日本から派遣された野菜栽培技術の専門家3人は、現地のカウンターパート(同僚)とともに職場であるそのセンターに向かった。
が、そこには、すでに彼らを待ち構えている者がいた。
テロリストだった。
テロリストらは、ペルー人職員たちをセンターの建物内に入れ、日本人技術者3人を建物の前に追い立て、引き据えた。
そして、次々と射殺した。
一説には、そんな生易しいものではない、との話もある。
頭蓋骨が陥没し、小鼻は両方とも裂けていたというから、
散々に暴力を受け、痛めつけられた上に、頭を銃で撃たれて、とどめを刺されたとも言われている。
テロリストらは、反政府ゲリラ組織「センデロ・ルミノソ」の犯行とされている。
しかし、一方で、フジモリ政権に反発する旧勢力の政府高官が自らのボディガードを使ってテロリストの犯行と見せかけ、フジモリ政権に打撃を与える狙いで行ったとの見方もある。
当時のフジモリ大統領は、旧体制を打破し、反政府テロ組織などの取り締まりにも力を入れていた。
旧勢力の要人たちは、次第に肩身の狭くなる身を案じ、フジモリ政権と、それに続く日本社会に一撃を喰らわせようと、あえて日本人技術者を狙い撃ちしたとされる。その証拠に、センターにいたペルー人職員は、皆解放している。
だが、真相はわからない。
公には、テロリストの犯罪とされ、13人のテロリストたちのほとんどは、すでに刑期を終え出獄し、主犯格の3人も、あと数年で全員出獄することになっているらしいが。
先般のバングラディシュ、ダッカでの痛ましいテロ事件で、不意に、このペルー事件が思い出された。
任地国の発展のために汗を流す彼らの志とは裏腹に、犯行の目的は違えど、日本人技術者たちの命は無残にも奪われた。
なぜ。
問うても答えにならない虚しさだけがこだまする。
世界中の人々が、幸せに豊かに安全に暮らせるために、互いに協力し合い、助け合う。
その精神は、何も我々の持つ技術や知識を押し売りするのではなく、彼らのニーズや生活スタイルに合わせて取り入れ、彼ら自身で考えて行動できるように、二人三脚で共に歩んでいくことにある。
そういう意味では、単に資金や物資を与えるだけの援助ではない、より現地の人たちと密接に繋がる仕事といえるだろう。

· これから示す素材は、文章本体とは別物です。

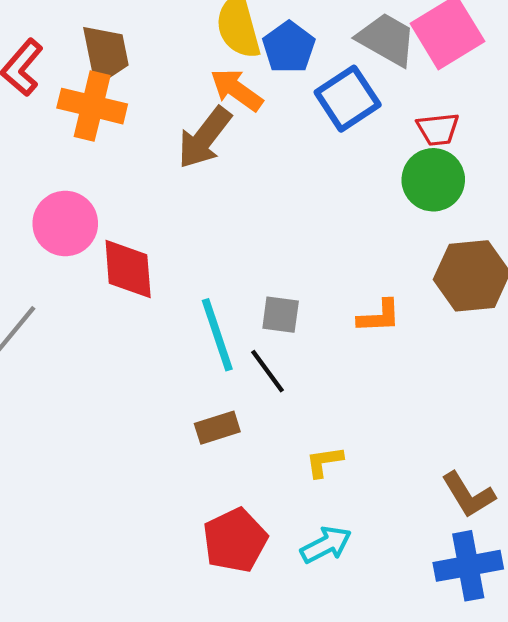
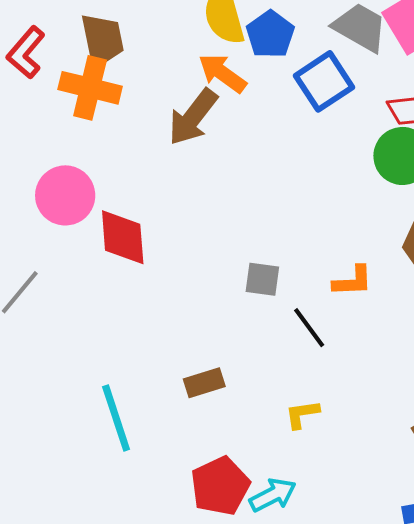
cyan line: (217, 335) -> (116, 418), moved
black line: (268, 371) -> (309, 328), moved
cyan arrow: (326, 545) -> (273, 495), moved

だが、不幸にも、現地の一部には、それを良しとしない反感があったり、また、今回のように、もっと広義な排他的思考からくる「よそ者」として抹殺されてしまう。
今や、世界中のどこにいても、テロの危険はあるのであって、そもそも、あえて危険を冒してまで協力すること自体、バカバカしい、そんなことやめてしまえばいい、そう思うのも無理はない。
しかし。
共生の精神なくして、平和などありえない。
というのがワタクシの持論。
もちろん、自らの生命がいちばん大事。明らかに危険とわかっているところに、敢えて出向く必要ははないけれど、危機管理や現地情報の収集もせず、闇雲に日本の外は危険だからといって、じっとしてて、果たして状況はよくなるのだろうか。いや、もっと危険になる。
お互いの価値観を互いに認め合い、異なる民族、異国人どうしが共に生きていくには、そうそう短期間で、絆が生まれれるものではない。
けど、何もしなければ、永遠と分かり合えることもない。
長い時間はかかるけど、そうして積み上げたお互いの感情が、技術協力の信頼へとつながる。
技術も信頼なのです。
ワタクシそう信じています。
だから、歩みを止めないでほしい。
同朋を亡くした悔しさは、きっとみんな同じだと思う。
けれど、それを乗り越えて歩んでいくことが、きっと亡くなられた技術者たちが、望むことではないのかと思うのです。
お亡くなりになられた方々のご冥福をお祈りします。